[Records from a dataset]
##########

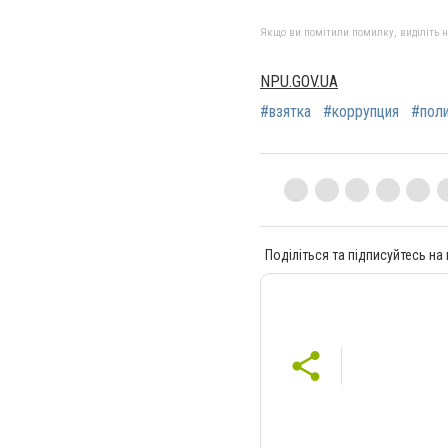
Якщо ви помітили помилку, виділіть нео
NPU.GOV.UA
#взятка
#коррупция
#пол
Поділіться та підписуйтесь на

##########

Requirement >> Please print an exact copy of the records, with no pictures.

Answer to the problem >>
Якщо ви помітили помилку, виділіть нео
NPU.GOV.UA
#взятка
#коррупция
#пол
Поділіться та підписуйтесь на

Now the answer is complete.